(Page-level text extractions)
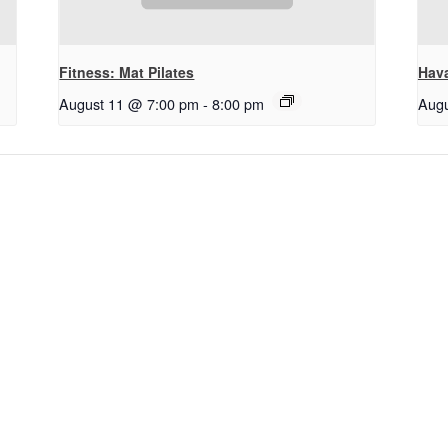
Fitness: Mat Pilates
Hav
August 11 @ 7:00 pm
-
8:00 pm
Augu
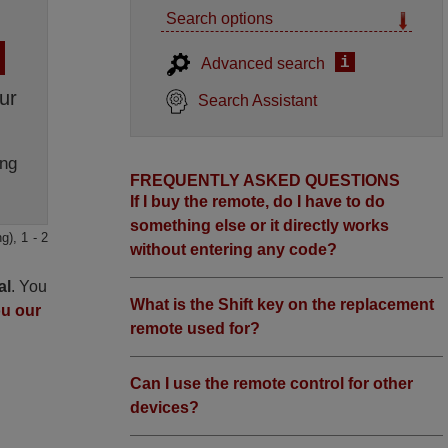
Search options
i
Advanced search
ur
Search Assistant
ng
FREQUENTLY ASKED QUESTIONS
If I buy the remote, do I have to do
something else or it directly works
g), 1 - 2
without entering any code?
al
. You
What is the Shift key on the replacement
ou our
remote used for?
Can I use the remote control for other
devices?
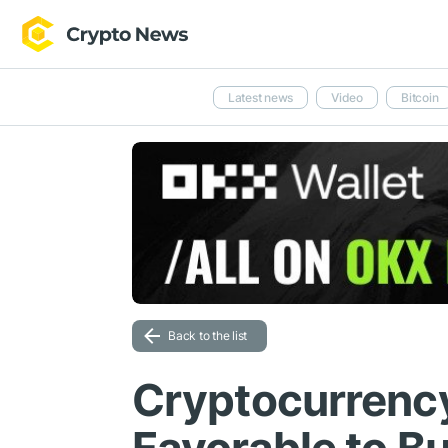
Latest news
Video
Bitcoin
Back to the list
Cryptocurrency 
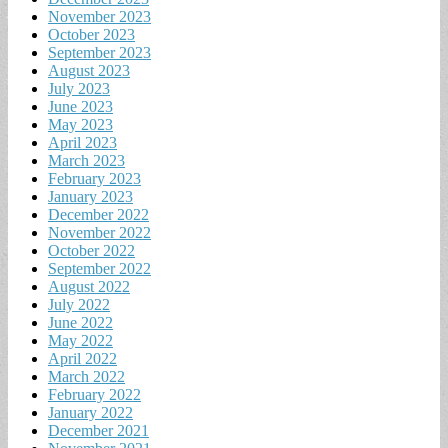
November 2023
October 2023
September 2023
August 2023
July 2023
June 2023
May 2023
April 2023
March 2023
February 2023
January 2023
December 2022
November 2022
October 2022
September 2022
August 2022
July 2022
June 2022
May 2022
April 2022
March 2022
February 2022
January 2022
December 2021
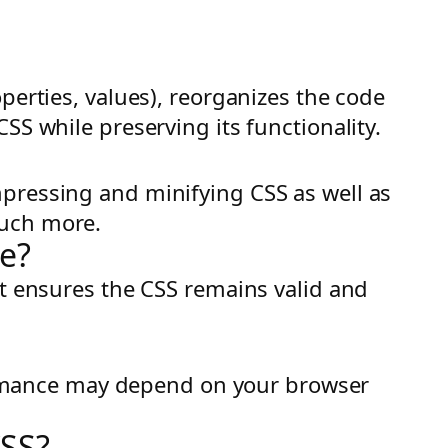
perties, values), reorganizes the code
SS while preserving its functionality.
mpressing and minifying CSS as well as
much more.
de?
It ensures the CSS remains valid and
rformance may depend on your browser
CSS?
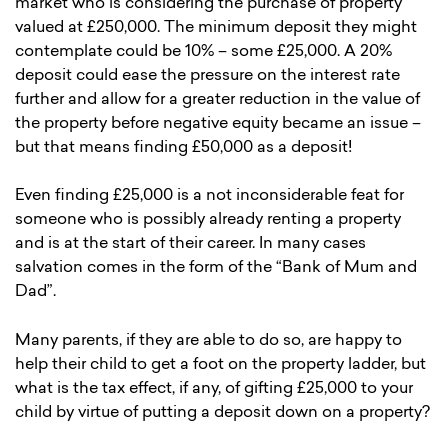
market who is considering the purchase of property
valued at £250,000. The minimum deposit they might
contemplate could be 10% – some £25,000. A 20%
deposit could ease the pressure on the interest rate
further and allow for a greater reduction in the value of
the property before negative equity became an issue –
but that means finding £50,000 as a deposit!
Even finding £25,000 is a not inconsiderable feat for
someone who is possibly already renting a property
and is at the start of their career. In many cases
salvation comes in the form of the “Bank of Mum and
Dad”.
Many parents, if they are able to do so, are happy to
help their child to get a foot on the property ladder, but
what is the tax effect, if any, of gifting £25,000 to your
child by virtue of putting a deposit down on a property?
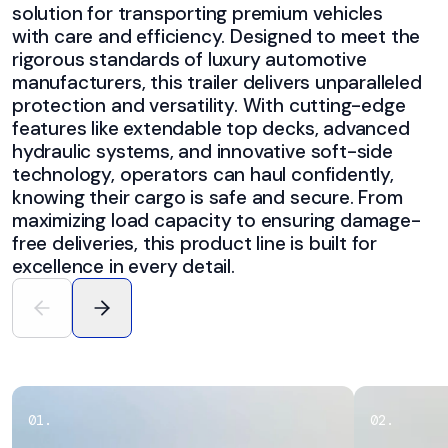
solution for transporting premium vehicles
with care and efficiency. Designed to meet the
rigorous standards of luxury automotive
manufacturers, this trailer delivers unparalleled
protection and versatility. With cutting-edge
features like extendable top decks, advanced
hydraulic systems, and innovative soft-side
technology, operators can haul confidently,
knowing their cargo is safe and secure. From
maximizing load capacity to ensuring damage-
free deliveries, this product line is built for
excellence in every detail.
0
1
.
0
2
.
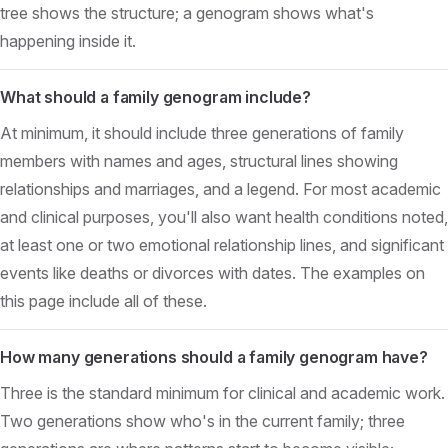
tree shows the structure; a genogram shows what's
happening inside it.
What should a family genogram include?
At minimum, it should include three generations of family
members with names and ages, structural lines showing
relationships and marriages, and a legend. For most academic
and clinical purposes, you'll also want health conditions noted,
at least one or two emotional relationship lines, and significant
events like deaths or divorces with dates. The examples on
this page include all of these.
How many generations should a family genogram have?
Three is the standard minimum for clinical and academic work.
Two generations show who's in the current family; three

◆ **How to complete this task**
Every line above that has the string "code" needs to be copied.

◆ **Answer area**
without entering any code?
perties, values), reorganizes the code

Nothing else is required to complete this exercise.